The idea of the fillet is that it connects the two circles with a circular arc, meeting the other circles tangentially. From this we can solve for the center of the fillet $(x , y)$, using Pythagoream theorem: $$\begin{cases} (x - x_1)^2 + (y - y_1)^2 = (r + r_1)^2 \\ (x - x_2)^2 + (y - y_2)^2 = (r + r_2)^2 \end{cases}$$ That is directly solvable, but the two possible solutions are nasty-long.

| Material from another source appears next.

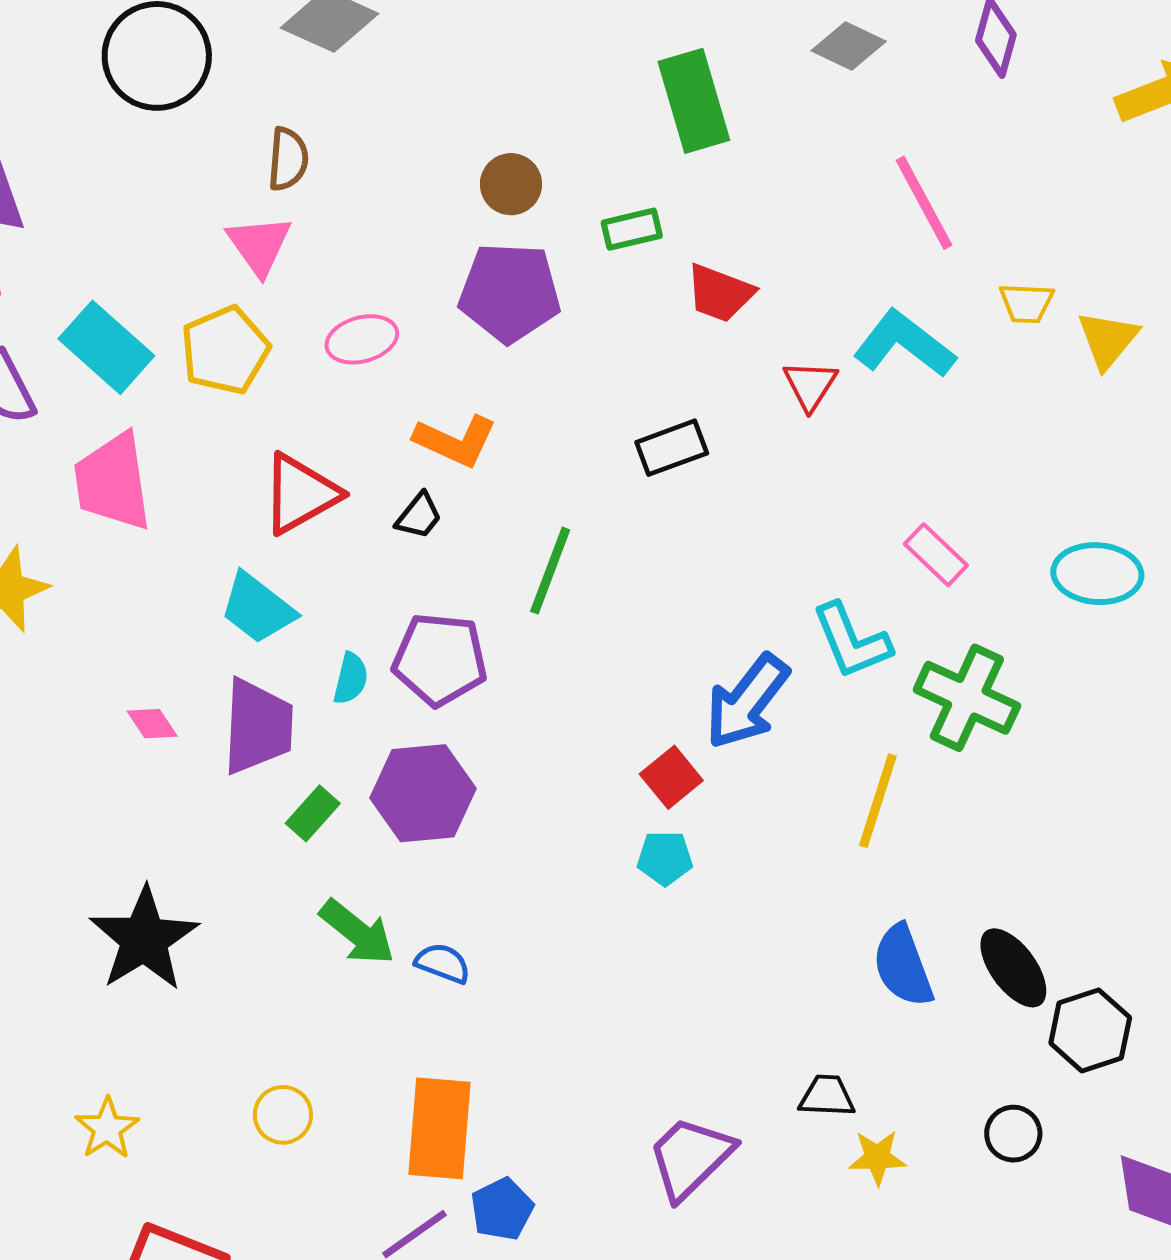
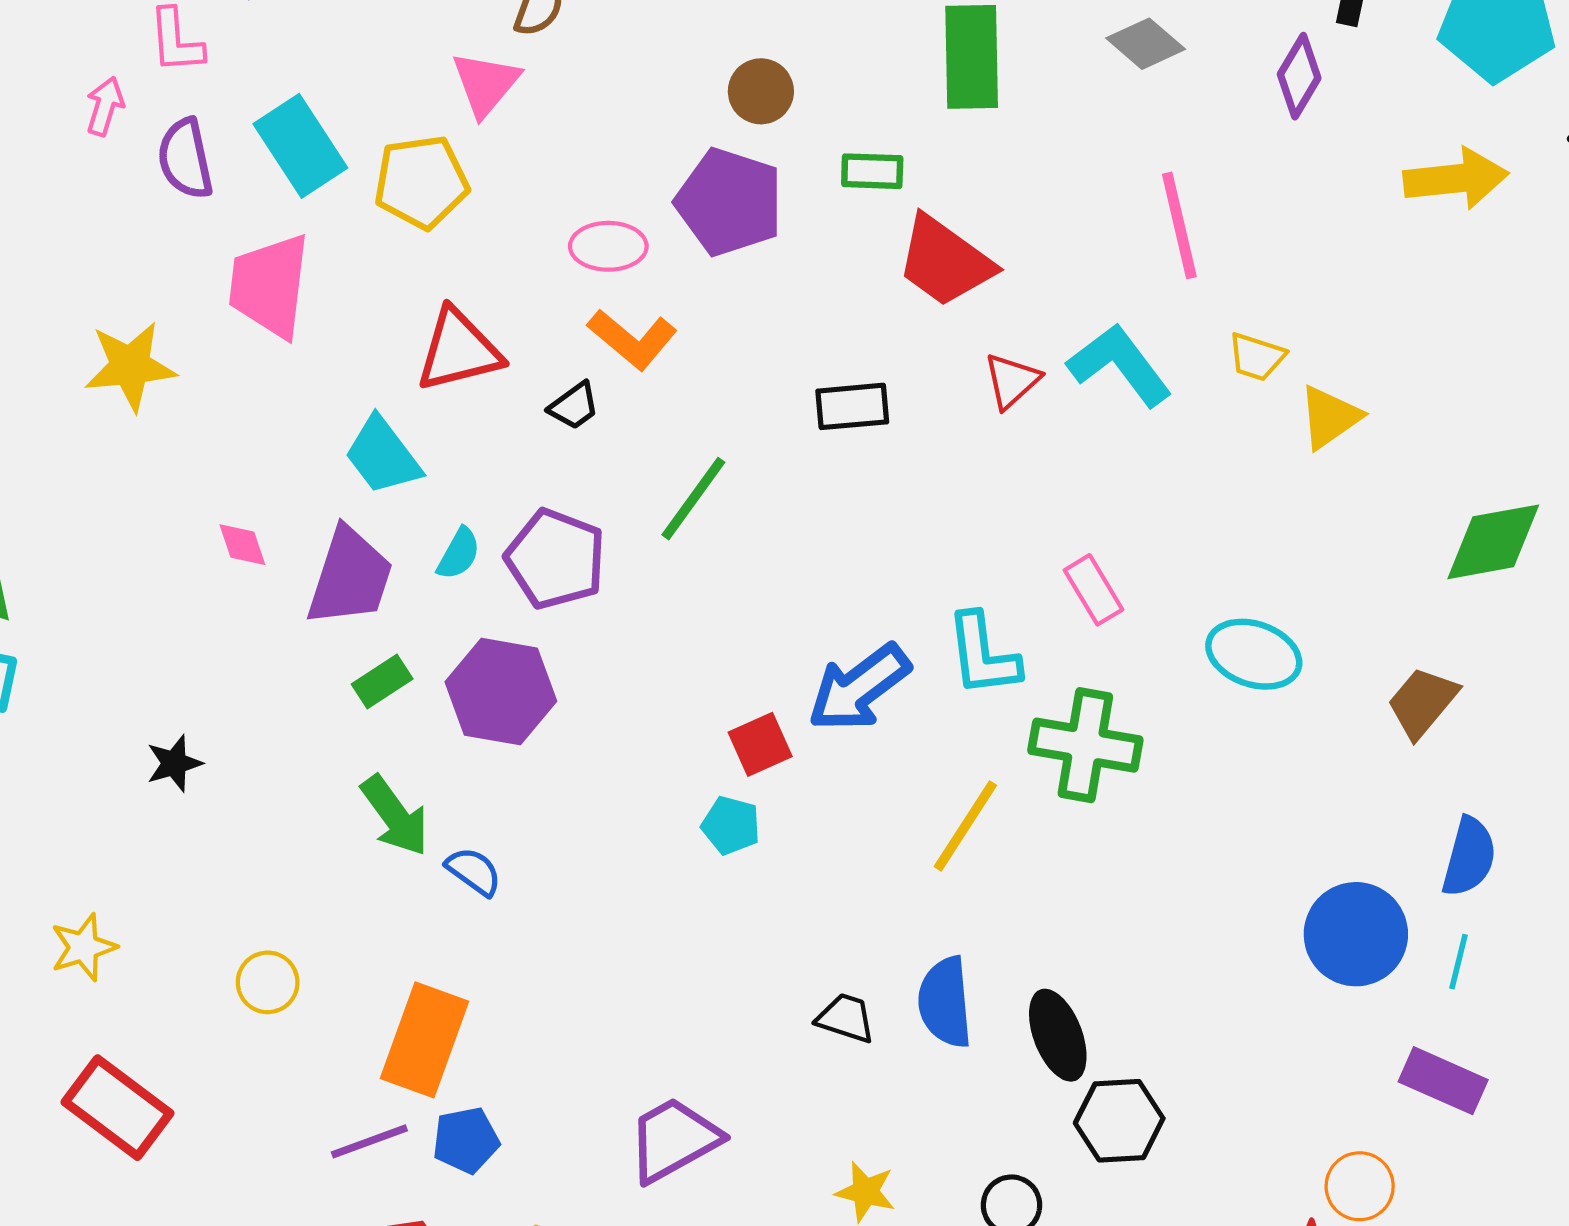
red trapezoid: (720, 293) -> (945, 261), size x1.4
pink ellipse: (362, 339) -> (608, 246), moved
green cross: (967, 698) -> (1085, 745), turned -30
black star: (144, 939) -> (174, 763), size x0.5
black trapezoid: (827, 1096) -> (846, 1018), moved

Instead, we can simplify the situation by using two temporary vectors, and a temporary variable.

Let $\hat{e}_u$ be the unit vector from the center of the first circle towards the center of the second circle, $\hat{e}_v$ perpendicular to it, and $d$ the distance between the two centers: $$\bbox{\hat{e}_u = \left[\begin{matrix} x_u \\ y_u \end{matrix}\right]} , \quad \bbox{\hat{e}_v = \left[\begin{matrix} x_v \\ y_v \end{matrix}\right]} , \quad \bbox{d = \sqrt{(x_2 - x_1)^2 + (y_2 - y_1)^2}}$$ $$\bbox{\begin{cases} \displaystyle x_u = \frac{x_2 - x_1}{d} \\ \displaystyle y_u = \frac{y_2 - y_1}{d} \\ \end{cases}} , \quad \bbox{\begin{cases} \displaystyle x_v = y_u = \frac{y_2 - y_1}{d} \\ \displaystyle y_v = -x_v = \frac{x_1 - x_2}{d} \\ \end{cases}}$$ Now, we have a coordinate system $(u, v)$ where the center of the first circle is at $(0, 0)$, the center of the second circle at $(d, 0)$, and the solution is $$\bbox{u = \frac{d^2 + r_1^2 - r_2^2 + 2 r ( r_1 - r_2 )}{2 d}} , \quad \bbox{v = \pm \sqrt{(r + r_2)^2 - (u - d)^2}}$$ and we can easily convert that to our original coordinates using $$\bbox[#ffffef, 1em]{\begin{cases} x = x_1 + u x_u + v x_v \\ y = y_1 + u y_u + v y_v \\ \end{cases}}$$ noting that we now have two solutions, $(x_{+}, y_{+})$ (calculated using positive $v$) and $(x_{-} , y_{-})$ (calculated using negative $v$).

The fillet angle $\varphi_{+}$ and $\varphi_{-}$ is easiest to calculate using the two-argument arctangent, atan2. The angles from the center of the fillet circular arc towards the centers of the two circles are $$\begin{aligned} \theta_{1+} &= \operatorname{atan2}( y_1 - y_{+} ,\; x_1 - x_{+} ) \\ \theta_{1-} &= \operatorname{atan2}( y_1 - y_{-} ,\; x_1 - x_{-} ) \\ \theta_{2+} &= \operatorname{atan2}( y_2 - y_{+} ,\; x_2 - x_{+} ) \\ \theta_{2-} &= \operatorname{atan2}( y_2 - y_{-} ,\; x_2 - x_{-} ) \end{aligned}$$ and $$\bbox[#ffffef, 1em]{\begin{aligned} \varphi_{+} &= A(\theta_{2+} - \theta_{1+}) \\ \varphi_{-} &= A(\theta_{2-} - \theta_{1-}) \\ \end{aligned}}$$ where $A(\theta)$ is a function that takes care of the angles wrapping around, $$A(\theta) = \begin{cases} \theta, & 0\text{°} \le \theta \lt 180\text{°} \\ -\theta, & -180\text{°} \lt \theta \lt 0\text{°} \\ 360\text{°} - \theta, & 180\text{°} \le \theta \lt 360\text{°} \\ 360\text{°} + \theta, & -360\text{°} \lt \theta \le -180\text{°} \\ 0\text{°}, & \theta = -360\text{°} \text{ or } \theta = 360\text{°} \\ \end{cases}$$

To choose which one ($+$ or $-$) is the "correct" fillet, you'd need to know the starting and ending angles of the two circular arcs to be filleted. In practice, you just calculate both, and test which one is the correct one.